### Task requirements
Go through the records and report each line in which the word "chat" occurs.

### Provided records
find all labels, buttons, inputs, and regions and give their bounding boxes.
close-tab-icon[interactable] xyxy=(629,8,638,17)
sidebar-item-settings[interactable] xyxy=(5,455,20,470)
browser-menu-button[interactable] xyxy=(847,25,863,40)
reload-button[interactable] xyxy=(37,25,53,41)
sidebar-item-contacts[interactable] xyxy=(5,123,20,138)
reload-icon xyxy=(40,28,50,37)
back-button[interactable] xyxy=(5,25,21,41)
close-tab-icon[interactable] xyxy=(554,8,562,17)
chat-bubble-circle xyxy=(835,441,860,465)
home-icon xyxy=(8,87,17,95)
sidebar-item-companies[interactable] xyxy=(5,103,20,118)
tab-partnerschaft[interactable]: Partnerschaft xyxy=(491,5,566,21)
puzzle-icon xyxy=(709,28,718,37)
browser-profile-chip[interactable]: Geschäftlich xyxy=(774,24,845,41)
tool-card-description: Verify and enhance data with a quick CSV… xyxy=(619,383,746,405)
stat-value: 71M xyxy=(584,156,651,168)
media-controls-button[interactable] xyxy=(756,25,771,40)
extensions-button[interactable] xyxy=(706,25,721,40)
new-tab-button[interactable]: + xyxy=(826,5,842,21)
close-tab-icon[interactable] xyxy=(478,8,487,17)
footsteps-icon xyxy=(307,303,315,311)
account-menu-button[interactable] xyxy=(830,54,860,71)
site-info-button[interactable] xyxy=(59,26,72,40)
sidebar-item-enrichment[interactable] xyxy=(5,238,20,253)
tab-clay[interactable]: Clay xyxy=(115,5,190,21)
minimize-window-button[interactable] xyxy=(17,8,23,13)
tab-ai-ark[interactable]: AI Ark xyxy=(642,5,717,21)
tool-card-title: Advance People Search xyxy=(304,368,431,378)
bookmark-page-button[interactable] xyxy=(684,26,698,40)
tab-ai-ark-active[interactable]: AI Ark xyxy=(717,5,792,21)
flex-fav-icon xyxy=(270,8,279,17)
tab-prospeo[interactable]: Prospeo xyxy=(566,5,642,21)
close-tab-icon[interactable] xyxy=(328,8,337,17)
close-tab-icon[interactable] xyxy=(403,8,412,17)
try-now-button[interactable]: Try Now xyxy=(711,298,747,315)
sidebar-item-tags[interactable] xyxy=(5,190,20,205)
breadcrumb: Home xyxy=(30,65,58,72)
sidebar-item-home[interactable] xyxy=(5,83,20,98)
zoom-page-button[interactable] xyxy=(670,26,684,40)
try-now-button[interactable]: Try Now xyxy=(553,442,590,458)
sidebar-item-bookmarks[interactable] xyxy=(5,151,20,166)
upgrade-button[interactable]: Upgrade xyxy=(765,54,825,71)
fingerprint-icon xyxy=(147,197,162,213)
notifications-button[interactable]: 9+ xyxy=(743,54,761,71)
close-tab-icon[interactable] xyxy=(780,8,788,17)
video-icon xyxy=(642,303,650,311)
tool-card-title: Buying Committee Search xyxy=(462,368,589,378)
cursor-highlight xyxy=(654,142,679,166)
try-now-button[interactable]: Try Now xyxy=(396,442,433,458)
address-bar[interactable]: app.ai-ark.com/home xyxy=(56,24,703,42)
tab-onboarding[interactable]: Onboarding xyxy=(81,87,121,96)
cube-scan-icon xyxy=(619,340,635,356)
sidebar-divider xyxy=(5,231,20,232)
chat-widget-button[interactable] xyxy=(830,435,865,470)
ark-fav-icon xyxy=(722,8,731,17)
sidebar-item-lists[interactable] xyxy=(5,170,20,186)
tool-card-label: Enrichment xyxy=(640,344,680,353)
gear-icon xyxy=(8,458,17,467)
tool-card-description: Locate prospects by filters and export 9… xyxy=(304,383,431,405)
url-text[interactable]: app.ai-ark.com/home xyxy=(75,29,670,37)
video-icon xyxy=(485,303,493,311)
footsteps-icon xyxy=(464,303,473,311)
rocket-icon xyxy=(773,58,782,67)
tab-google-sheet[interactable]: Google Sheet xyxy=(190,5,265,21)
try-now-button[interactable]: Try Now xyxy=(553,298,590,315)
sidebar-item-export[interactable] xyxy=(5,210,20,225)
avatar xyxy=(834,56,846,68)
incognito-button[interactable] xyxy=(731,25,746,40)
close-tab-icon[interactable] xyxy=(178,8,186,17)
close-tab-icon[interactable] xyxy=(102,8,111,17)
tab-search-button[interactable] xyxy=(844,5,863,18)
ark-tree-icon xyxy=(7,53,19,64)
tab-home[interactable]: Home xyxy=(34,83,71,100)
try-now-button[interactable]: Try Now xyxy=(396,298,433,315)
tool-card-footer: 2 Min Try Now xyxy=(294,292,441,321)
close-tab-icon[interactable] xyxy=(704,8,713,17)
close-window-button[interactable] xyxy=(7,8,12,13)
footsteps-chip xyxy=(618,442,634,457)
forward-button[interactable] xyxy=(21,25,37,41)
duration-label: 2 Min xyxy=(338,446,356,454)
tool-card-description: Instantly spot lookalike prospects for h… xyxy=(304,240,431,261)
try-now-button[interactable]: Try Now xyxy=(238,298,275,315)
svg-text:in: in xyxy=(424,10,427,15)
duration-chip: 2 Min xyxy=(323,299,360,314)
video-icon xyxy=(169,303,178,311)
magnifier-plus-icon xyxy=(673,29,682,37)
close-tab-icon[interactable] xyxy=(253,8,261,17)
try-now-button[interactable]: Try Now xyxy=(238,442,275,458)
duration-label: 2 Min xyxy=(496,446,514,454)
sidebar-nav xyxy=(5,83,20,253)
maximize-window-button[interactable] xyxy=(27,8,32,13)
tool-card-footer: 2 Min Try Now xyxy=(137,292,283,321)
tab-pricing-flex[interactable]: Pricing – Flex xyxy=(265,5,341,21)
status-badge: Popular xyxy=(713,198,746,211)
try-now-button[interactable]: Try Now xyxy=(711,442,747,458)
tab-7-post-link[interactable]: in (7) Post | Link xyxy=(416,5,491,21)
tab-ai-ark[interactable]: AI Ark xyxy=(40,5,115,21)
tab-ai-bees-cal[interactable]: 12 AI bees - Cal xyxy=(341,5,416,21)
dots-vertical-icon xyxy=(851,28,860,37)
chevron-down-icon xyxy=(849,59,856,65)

### Final answer
chat-bubble-circle xyxy=(835,441,860,465)
chat-widget-button[interactable] xyxy=(830,435,865,470)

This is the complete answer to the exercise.